Она тараторит, а я сижу, опустив глаза. Она в пиджаке и в длинной юбке с множеством складок, а я вся дрожу от восторга, представляя, что будет, если я все же решусь. Рука поползет под стол, нежно и тихо, независимо от меня, как змея. Я хочу испытать это ощущение, прочувствовать его до мельчайших подробностей, капля за каплей. Все мое желание – в прикосновении к ее округлому колену, к теплу внутренней поверхности ее бедра. Я кротко поднимаю глаза. Она смотрит сквозь меня с застывшим одеревенелым лицом. Я медленно вливаюсь взглядом в ее зрачки, ищу там внутри хоть что-нибудь живое. Мгновение насыщенное и концентрированное. Вязкое.

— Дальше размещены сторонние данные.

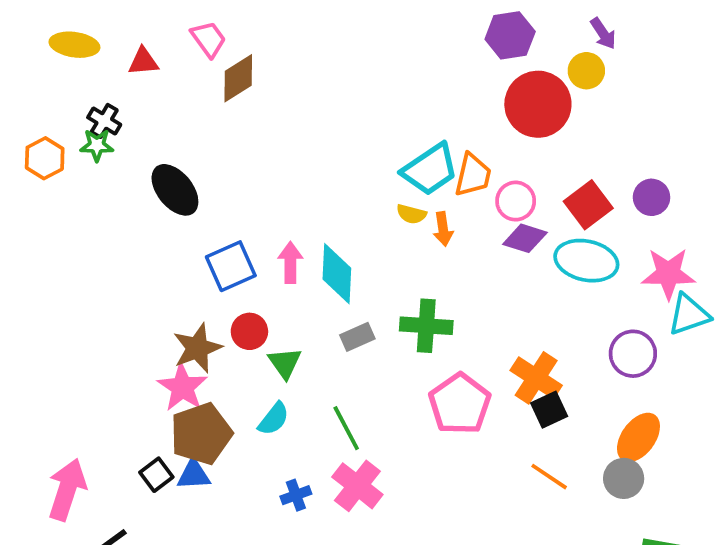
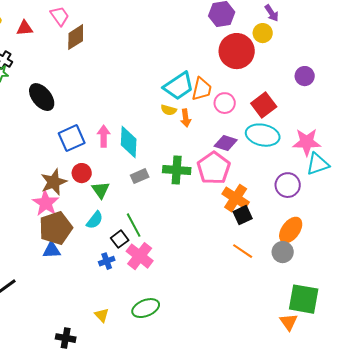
purple circle: (652, 197) -> (305, 76), moved
purple diamond: (525, 238) -> (226, 143), moved
pink pentagon: (460, 404) -> (214, 168), moved
black square: (156, 475) -> (120, 239), moved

Через час я становлюсь безработной. Возвращаюсь домой, придавленная переходом в новое качество – свободного, не привязанного к учреждению человека. В длинном переходе под Садовым кольцом мужчина в шапке-ушанке играет на синтезаторе «Аве Марию», превращая серый сырой переход в католический храм. Та же легкость. Неужели, я все еще отчетливо помню ангельские голоса монашек из хора в «Sacre Coeur». Мне хотелось лететь вместе с ними под светлый купол мимо свечей и Мадонн. Я помню город, просыпавшийся внизу, выплывавший из серой растушевки тумана. Город, над которым мне хочется лететь. Там птицы сидят рядком на черных шеях химер.
Раскачиваясь на качелях, наблюдаю за изгородью детсада, раздумываю о том, чем сейчас занят Славка, который на год младше меня, ему около четырех. Еще гадаю, что будет, если вдруг что-нибудь сломается, оторвутся от перекладины железные поручни качелей, и я полечу прямо в небо. Поэтому раскачиваюсь сильнее и сильнее, а спешащие мимо соседки предостерегают, что так можно разбиться, провернуться через голову или свернуть себе шею.

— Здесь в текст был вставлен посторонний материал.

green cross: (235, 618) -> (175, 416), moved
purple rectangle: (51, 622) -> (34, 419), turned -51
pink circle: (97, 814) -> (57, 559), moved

Дня два назад я научилась кувыркаться через перекладину высокой лазалки. Для этого надо подтянуться на руках, сжать холодный железный брус и резко нырнуть вперед и вниз. Страшно, зато при этом кувыркается все вокруг. И деревья, и небо.
Само по себе падение приятно и отдаленно напоминает полет. Но кто удержит при падении вниз. Оно законно и стремительно. Когда-то в раннем детстве мне очень нравилось, как дед легко подкидывал меня над красным диванчиком «москвичкой», и я летела сначала вверх, потом вниз. У деда были сильные, крепкие руки, которые ловили меня, хохочущую, это и был мой первый полет и мой первый осознанный смех. Я не боялась, я знала, что он меня поймает, что он сможет меня удержать. И никогда не уронит. Я была маленькой и легкой. Я навсегда запомнила это ощущение: когда тебя ловят сильные, любящие руки.

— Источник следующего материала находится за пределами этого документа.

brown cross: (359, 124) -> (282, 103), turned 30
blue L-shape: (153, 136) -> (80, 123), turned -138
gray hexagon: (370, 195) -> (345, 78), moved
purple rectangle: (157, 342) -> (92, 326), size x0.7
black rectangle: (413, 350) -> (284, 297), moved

Теперь чувствую себя птицей или буддистским монахом, которому все равно. Хочу лететь над городом. Или падать на город. Офис моей бывшей конторы находится на тринадцатом этаже. Охранник пустил меня по старому пропуску, который забыли отнять при увольнении. Спящие головы компьютеров, столы и стулья на колесиках. Кое-где лежит неубранная папка, кружка, пачка сигарет. Окно во всю стену. Тринадцатый этаж, крыши низкорослых зданий, движущиеся навстречу друг другу ниточки бус – две колонны вечерних машинок. Шпиль высотки проколол облако, светящаяся глазурь окон. Ощущая ветер в ушах, лететь одинокой птицей над городом – все птицы, хоть бы даже и в стае – одиноки.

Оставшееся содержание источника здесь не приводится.